Is the rally off the lows in the markets justified here?
The stock market is soaking up the extra liquidity injected into the system during this crisis by the Federal Reserve. As activity picks up, I expect this tide to begin to subside. The market will begin to reappraise the existence of inflation in the system. The types of asset allocation an investor makes must adjust accordingly.
What is your view on cryptocurrencies or the potential for a Central Bank backed cryptocurrency?
Any Central Bank would be disinclined to fully commit to a cryptocurrency, as the point of a crypto is that it is limited in supply. The ability to print money is a critical pillar for any modern Central Bank, so they would simply not sign up for it. Cryptocurrency is more like baseball card trading. It may have a value, but it’s unclear what underpins it.
Is there any hope for an inflation induced recovery when we have demographic headwinds?
Governments have now taken control of commercial bank balance sheets and loan books. They can directly engineer higher growth, and inflation is inevitable. They will allocate money badly, but they are not using their balance sheet. These are contingent liabilities. There will be a green investment stimulus, an inequality stimulus, a reconstruction package. This will look like capitalism with Chinese characteristics. This will crowd out private investment returns, and may end up in a repeat of 1970s.
Could you give some historical context on the decline and resurrection of this stock market?

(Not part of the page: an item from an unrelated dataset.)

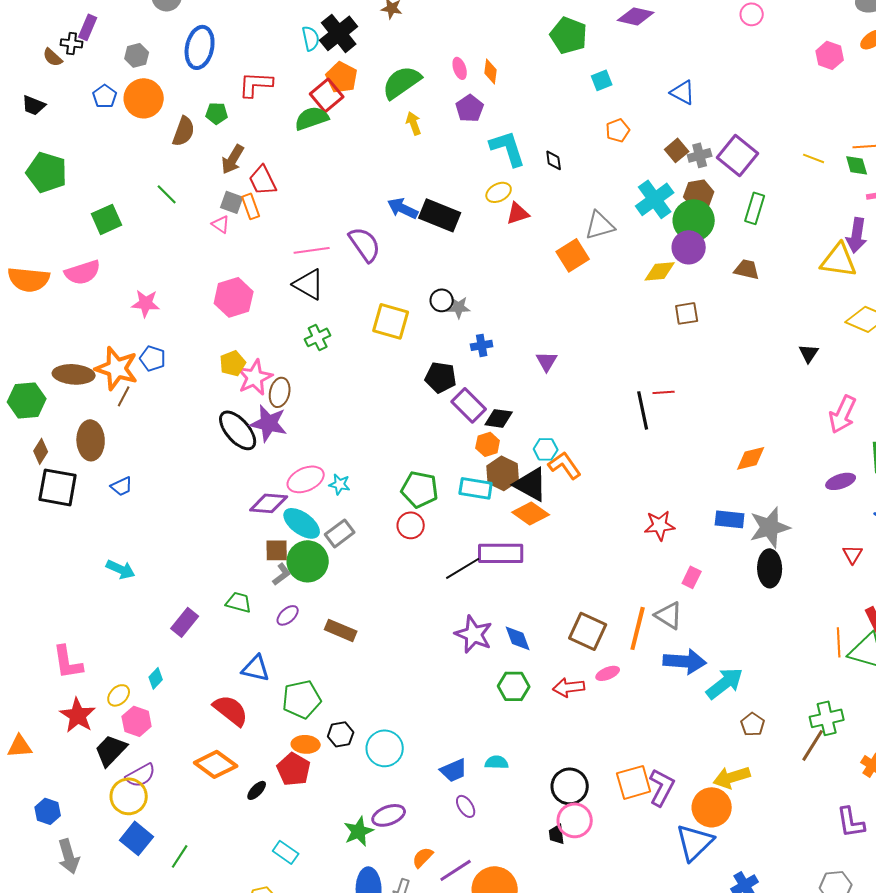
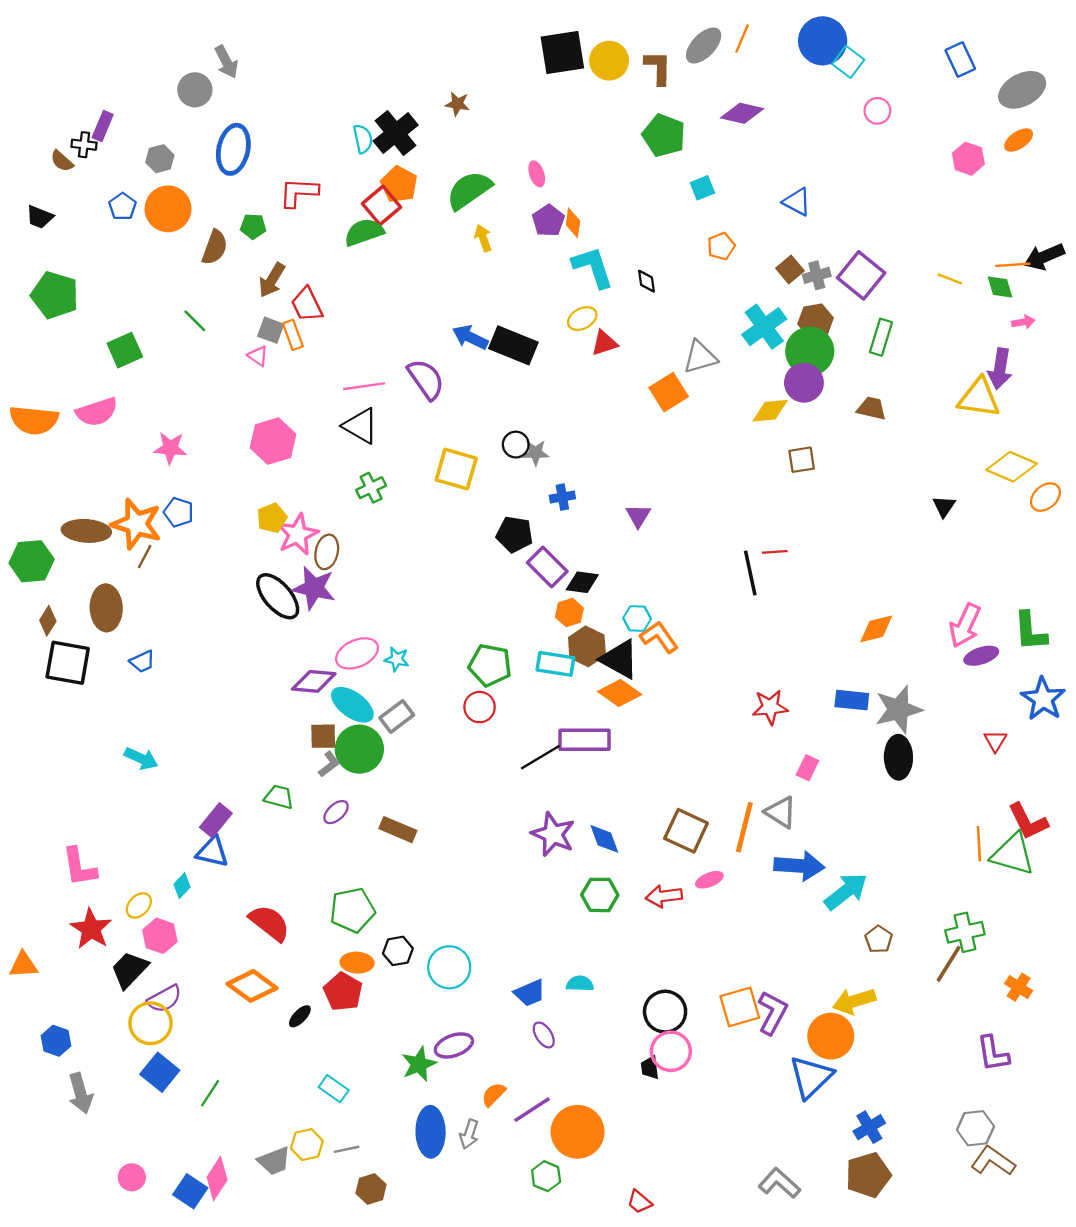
orange diamond: (491, 71) -> (573, 223), moved
pink arrow: (843, 414) -> (965, 625), moved
blue triangle: (256, 668) -> (212, 852), moved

This was a recession governments chose to embrace. The rebound has been the second biggest in history. These are extreme moves relative to any period in history. The pace of the response was more rapid too. What is really going on is a revolution in the creation of money that will impact us for the next thirty years. This is a fundamental shift in the world of money and investment. People may be overconfident about the powers of the authorities to control and manage stock market outcomes.